Parmi les Oblats qui se sont illustrés, en Colombie-Britannique, comme missionnaires des Amérindiens, on ne peut oublier les noms de Paul Durieu, Jean-Marie Le Jacq, Georges Blanchet, Léon Fouquet et Casimir Chirouse. Le père Claude Bellot, o.m.i, qui a passé trente-six années de sa vie dans ces missions, est moins connu mais non moins méritant. Né en France, (Haute Loire) en 1874, il arrive dans l’île Victoria en 1901 et sillonne la plupart des missions de la région, ayant le bonheur de faire connaître Dieu à ces «enfants des bois». D’une plume alerte, il nous a laissé des récits captivants de ses rencontres avec les Amérindiens. Voici, par exemple, les déboires d’un vieux qui cherche à se marier.

Nessait rend visite au lac Babine
Ayant entendu dire que Mgr Augustin Dontenwill, o.m.i., évêque de New Westminster, était de passage au lac Babine, Nessait, âgé de cinquante-cinq ans, avait franchi 250 kilomètres, à travers la forêt, pour voir le «grand priant». Cet incroyant visitait pour la première fois une mission catholique. Son étonnement fut à son comble lorsqu’il entra dans l’église pour la prière commune. Tout était si propre en comparaison de sa maison et les chants étaient si beaux! Puis, quand il entendit parler du Bon Dieu de la «terre d’en haut» et de sa Mère du ciel, ce fut une révélation pour cet homme qui n’avait jusqu’ici entendu parler que de peaux de castors, de fusils et de chasse. Le même soir donc, son nom fut inscrit dans le registre des catéchumènes. En moins d’une semaine, il savait parfaitement son catéchisme, assez du moins pour recevoir le baptême.

Nessait désire se marier

Deux jours avant notre départ, ajoute le père Bellot, Nessait vint me trouver. Il avait un air mystérieux. Après un moment de silence, il me montra ses mocassins passablement usés. «Père, dit-il enfin, vois comme je fais pitié. Je suis vieux… je voudrais bien me marier car j’ai besoin de prendre une femme pour faire mes mocassins.» Je l’encourageais de mon mieux et l’engageais de faire un choix parmi les «perles» de l’endroit. Il en désigna une, laide à faire peur, ratatinée comme une pomme sèche. Peut-être a-t-il raison, pensai-je en moi-même, si elle peut lui faire des mocassins. Sur mon conseil donc, Nessait alla sonder les intentions de sa future moitié. Il revint le soir même, hélas! avec une figure abattue.

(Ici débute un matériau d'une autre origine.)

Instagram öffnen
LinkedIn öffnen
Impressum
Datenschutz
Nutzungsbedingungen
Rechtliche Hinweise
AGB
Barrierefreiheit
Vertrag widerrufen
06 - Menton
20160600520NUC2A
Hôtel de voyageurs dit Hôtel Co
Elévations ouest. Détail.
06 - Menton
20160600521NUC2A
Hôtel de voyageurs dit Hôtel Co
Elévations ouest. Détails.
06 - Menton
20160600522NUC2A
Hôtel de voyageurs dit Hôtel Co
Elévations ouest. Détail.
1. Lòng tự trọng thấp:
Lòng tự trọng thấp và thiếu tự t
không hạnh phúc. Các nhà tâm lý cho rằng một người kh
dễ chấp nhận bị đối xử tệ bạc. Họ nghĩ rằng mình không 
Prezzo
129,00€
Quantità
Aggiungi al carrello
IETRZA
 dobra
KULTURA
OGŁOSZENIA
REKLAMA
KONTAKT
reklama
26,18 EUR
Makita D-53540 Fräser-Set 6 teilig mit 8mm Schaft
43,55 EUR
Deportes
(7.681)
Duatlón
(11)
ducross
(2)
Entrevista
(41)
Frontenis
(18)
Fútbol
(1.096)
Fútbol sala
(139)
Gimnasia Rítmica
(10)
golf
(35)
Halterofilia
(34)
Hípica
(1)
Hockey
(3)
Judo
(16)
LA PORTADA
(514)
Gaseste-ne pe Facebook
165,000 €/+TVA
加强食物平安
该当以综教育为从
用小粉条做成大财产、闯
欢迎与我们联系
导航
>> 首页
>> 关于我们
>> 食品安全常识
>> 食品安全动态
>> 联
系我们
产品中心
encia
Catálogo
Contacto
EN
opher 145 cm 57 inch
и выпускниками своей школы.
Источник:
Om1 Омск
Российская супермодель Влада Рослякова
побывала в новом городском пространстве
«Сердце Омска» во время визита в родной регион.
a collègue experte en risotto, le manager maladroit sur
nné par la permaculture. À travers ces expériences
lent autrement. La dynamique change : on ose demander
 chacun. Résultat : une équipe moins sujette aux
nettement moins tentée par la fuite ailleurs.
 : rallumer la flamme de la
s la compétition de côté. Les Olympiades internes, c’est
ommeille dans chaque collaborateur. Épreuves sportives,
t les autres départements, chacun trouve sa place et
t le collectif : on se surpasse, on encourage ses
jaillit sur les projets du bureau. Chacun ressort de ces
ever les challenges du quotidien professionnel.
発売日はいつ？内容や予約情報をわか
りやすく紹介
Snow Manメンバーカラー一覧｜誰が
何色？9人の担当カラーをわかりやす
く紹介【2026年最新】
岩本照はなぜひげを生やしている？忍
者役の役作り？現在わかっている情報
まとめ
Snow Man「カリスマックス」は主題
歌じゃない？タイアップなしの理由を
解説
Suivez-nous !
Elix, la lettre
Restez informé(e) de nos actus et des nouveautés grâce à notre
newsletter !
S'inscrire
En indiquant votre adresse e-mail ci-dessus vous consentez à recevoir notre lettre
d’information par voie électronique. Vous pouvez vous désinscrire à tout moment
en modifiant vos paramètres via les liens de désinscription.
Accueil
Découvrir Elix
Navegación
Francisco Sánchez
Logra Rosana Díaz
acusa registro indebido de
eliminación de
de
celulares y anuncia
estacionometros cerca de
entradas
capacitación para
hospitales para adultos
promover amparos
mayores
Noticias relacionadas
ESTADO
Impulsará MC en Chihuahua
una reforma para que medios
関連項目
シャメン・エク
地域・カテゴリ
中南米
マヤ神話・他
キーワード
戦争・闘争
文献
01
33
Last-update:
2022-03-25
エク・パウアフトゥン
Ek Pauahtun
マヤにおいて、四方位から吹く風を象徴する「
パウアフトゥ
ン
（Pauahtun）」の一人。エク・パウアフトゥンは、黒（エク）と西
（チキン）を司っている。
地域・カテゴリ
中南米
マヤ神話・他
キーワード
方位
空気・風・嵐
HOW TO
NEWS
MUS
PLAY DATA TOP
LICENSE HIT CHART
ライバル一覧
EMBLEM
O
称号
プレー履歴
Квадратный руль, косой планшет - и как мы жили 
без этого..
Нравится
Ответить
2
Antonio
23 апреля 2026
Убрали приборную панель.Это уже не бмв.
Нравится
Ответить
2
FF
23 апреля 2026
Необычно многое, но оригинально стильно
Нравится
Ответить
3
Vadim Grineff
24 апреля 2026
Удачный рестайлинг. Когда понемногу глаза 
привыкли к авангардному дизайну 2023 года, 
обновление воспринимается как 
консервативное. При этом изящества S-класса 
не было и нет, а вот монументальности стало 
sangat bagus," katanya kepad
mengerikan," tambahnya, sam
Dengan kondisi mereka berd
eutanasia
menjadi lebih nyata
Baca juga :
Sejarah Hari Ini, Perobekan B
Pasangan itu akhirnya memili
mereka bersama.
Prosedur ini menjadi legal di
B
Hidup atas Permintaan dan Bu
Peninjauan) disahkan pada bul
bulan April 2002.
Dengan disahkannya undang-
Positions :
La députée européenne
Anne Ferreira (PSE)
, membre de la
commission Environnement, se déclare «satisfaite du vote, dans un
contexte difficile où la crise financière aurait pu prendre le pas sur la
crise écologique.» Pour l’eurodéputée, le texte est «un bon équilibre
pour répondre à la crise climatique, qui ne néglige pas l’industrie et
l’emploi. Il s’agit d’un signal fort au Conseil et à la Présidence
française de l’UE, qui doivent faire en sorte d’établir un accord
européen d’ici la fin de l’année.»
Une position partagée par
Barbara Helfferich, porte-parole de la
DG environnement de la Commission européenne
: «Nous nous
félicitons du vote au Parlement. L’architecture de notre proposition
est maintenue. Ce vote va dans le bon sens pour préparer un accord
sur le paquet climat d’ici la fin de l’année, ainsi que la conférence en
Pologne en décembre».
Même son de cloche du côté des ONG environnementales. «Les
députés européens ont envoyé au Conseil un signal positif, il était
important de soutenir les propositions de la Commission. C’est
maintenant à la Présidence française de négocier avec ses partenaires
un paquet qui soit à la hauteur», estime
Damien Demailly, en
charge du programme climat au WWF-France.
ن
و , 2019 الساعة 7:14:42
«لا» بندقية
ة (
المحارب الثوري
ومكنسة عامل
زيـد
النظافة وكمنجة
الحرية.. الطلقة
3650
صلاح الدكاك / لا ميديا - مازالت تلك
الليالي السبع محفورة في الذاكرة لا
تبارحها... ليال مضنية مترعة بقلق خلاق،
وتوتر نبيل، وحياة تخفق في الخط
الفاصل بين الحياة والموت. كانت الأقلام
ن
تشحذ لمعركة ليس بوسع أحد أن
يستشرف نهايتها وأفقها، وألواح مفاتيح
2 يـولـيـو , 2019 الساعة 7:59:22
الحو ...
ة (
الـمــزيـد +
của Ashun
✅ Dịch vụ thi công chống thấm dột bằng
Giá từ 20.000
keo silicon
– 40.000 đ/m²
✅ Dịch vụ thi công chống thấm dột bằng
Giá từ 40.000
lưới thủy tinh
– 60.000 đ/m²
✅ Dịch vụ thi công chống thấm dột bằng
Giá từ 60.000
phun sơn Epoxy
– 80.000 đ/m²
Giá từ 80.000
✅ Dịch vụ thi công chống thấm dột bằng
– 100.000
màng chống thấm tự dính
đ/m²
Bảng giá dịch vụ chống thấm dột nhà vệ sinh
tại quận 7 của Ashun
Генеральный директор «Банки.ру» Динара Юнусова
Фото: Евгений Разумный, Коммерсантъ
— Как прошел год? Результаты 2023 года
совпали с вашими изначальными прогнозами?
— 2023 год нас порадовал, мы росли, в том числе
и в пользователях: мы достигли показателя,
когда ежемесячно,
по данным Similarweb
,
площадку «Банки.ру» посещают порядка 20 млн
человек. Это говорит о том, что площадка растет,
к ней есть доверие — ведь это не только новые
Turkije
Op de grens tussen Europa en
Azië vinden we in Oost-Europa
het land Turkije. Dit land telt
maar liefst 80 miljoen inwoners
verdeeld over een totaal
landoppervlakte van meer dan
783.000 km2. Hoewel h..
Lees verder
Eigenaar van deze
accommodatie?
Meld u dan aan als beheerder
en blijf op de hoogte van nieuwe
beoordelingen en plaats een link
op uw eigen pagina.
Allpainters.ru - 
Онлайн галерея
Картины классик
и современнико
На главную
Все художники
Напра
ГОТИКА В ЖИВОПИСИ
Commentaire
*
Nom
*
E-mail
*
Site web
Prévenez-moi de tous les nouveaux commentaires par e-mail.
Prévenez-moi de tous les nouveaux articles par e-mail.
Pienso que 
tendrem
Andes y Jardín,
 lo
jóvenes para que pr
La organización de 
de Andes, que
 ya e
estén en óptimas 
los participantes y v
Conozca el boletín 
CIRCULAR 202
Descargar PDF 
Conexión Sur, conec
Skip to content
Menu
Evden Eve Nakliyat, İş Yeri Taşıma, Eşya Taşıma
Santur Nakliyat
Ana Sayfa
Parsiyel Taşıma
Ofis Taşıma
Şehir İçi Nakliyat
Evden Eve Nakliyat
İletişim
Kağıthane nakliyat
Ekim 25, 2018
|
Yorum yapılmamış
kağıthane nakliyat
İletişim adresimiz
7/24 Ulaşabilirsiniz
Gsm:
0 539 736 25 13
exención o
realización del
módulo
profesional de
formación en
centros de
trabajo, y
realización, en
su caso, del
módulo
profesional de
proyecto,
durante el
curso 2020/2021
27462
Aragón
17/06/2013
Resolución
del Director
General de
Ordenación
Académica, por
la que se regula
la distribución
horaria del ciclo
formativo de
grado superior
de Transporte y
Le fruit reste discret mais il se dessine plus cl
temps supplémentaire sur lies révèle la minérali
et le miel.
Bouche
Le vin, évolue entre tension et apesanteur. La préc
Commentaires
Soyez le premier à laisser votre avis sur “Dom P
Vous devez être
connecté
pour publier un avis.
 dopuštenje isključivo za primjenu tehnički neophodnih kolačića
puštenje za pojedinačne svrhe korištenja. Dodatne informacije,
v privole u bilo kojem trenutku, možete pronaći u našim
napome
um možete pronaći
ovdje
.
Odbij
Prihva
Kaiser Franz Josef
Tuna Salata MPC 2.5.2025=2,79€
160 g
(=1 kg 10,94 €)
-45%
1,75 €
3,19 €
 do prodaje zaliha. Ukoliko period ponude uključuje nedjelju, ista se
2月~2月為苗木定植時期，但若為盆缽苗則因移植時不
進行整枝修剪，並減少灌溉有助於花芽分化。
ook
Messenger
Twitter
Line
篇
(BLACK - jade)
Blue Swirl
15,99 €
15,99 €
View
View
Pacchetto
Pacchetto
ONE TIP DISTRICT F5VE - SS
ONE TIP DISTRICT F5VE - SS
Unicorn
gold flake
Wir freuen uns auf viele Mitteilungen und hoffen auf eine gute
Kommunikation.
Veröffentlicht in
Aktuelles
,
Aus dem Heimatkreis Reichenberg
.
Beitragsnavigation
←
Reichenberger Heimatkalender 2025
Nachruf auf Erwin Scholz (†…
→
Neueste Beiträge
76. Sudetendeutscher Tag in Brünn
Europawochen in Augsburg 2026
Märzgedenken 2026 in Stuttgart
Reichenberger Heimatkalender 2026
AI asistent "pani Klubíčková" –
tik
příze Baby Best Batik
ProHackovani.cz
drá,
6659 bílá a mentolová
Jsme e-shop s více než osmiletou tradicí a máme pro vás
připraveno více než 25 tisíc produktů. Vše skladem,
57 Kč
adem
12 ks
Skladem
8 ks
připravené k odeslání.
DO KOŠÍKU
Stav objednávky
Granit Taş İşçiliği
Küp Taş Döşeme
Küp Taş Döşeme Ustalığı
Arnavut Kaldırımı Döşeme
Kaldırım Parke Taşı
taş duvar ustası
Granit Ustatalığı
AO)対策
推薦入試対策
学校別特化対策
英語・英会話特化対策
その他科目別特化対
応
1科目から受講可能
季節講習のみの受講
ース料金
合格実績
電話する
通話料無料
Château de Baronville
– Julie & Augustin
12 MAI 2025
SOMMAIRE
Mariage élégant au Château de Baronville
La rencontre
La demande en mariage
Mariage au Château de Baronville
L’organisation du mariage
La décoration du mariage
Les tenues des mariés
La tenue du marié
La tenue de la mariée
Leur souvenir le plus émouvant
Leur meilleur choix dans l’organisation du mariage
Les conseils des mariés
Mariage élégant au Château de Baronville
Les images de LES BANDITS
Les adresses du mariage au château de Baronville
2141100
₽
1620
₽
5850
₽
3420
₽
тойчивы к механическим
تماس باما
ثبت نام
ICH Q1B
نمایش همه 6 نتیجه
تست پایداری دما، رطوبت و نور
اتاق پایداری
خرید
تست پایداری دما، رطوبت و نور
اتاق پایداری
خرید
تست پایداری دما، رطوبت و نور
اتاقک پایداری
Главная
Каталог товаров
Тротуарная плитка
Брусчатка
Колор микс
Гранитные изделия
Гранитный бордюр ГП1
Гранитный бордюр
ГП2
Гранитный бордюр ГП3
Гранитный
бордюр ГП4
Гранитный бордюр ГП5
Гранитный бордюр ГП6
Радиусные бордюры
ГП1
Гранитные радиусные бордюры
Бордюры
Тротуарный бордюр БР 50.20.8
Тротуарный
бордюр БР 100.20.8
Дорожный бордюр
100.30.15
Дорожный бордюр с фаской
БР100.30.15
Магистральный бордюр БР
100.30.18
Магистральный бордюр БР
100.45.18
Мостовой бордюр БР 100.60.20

Après un long silence, j’appris que l’élue de son cœur voulait bien se marier avec lui pour avoir du thé, de la farine et de la viande de chevreuil, mais qu’elle était incapable de faire des mocassins parce qu’elle ne voyait plus assez clair, devenue presque aveugle! Naturellement, j’engageai le pauvre homme à chercher ailleurs.

Il trouve enfin
Le lendemain, Nessait revint tout rayonnant. «Il va avoir ses mocassins», pensais-je. En effet, il avait trouvé une femme pour lui faire les chaussures tant désirées. Et qui donc? La même vieille qui, hier encore, se disait aveugle, ni plus ni moins. Aujourd’hui, elle pouvait voir un peu, un tout petit peu, juste assez pour faire une paire de mocassins. La seule condition qu’elle mettait au mariage, était que Nessait fît durer ses mocassins le plus longtemps possible, car elle ne voulait pas travailler trop longtemps… Elle voulait bien mourir, mais de vieil âge seulement et non de surmenage. Nessait promit tout pour ne rien tenir et eut sa vieille.

Morale de ce récit
«Autrefois, conclut le père Bellot, j’avais lu quelque part que l’on demande quatre choses à une femme avant de se marier: que la vertu habite dans son cœur, que la modestie brille sur son front, que la douceur découle de ses lèvres et que le travail occupe ses mains. Nessait, lui, m’a prouvé qu’une seule chose est nécessaire à une femme: savoir faire des mocassins.»